▸ PROBLEM:
Exact copies of all entries are needed. Pictures are to be left out.

--- RECORDS SHOWN Enclosed Below ---

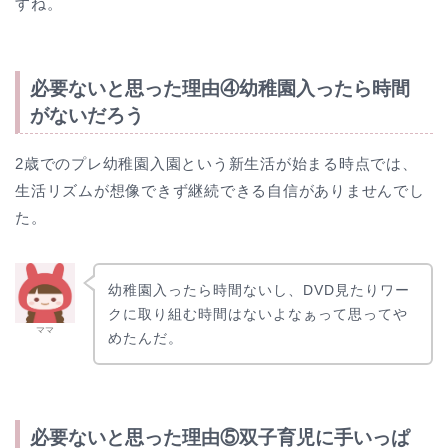
すね。
必要ないと思った理由④幼稚園入ったら時間
がないだろう
2歳でのプレ幼稚園入園という新生活が始まる時点では、
生活リズムが想像できず継続できる自信がありませんでし
た。
幼稚園入ったら時間ないし、DVD見たりワー
クに取り組む時間はないよなぁって思ってや
ママ
めたんだ。
必要ないと思った理由⑤双子育児に手いっぱ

--- End of Enclosed RECORDS SHOWN ---

▸ ANSWER BOX:
すね。
必要ないと思った理由④幼稚園入ったら時間
がないだろう
2歳でのプレ幼稚園入園という新生活が始まる時点では、
生活リズムが想像できず継続できる自信がありませんでし
た。
幼稚園入ったら時間ないし、DVD見たりワー
クに取り組む時間はないよなぁって思ってや
ママ
めたんだ。
必要ないと思った理由⑤双子育児に手いっぱ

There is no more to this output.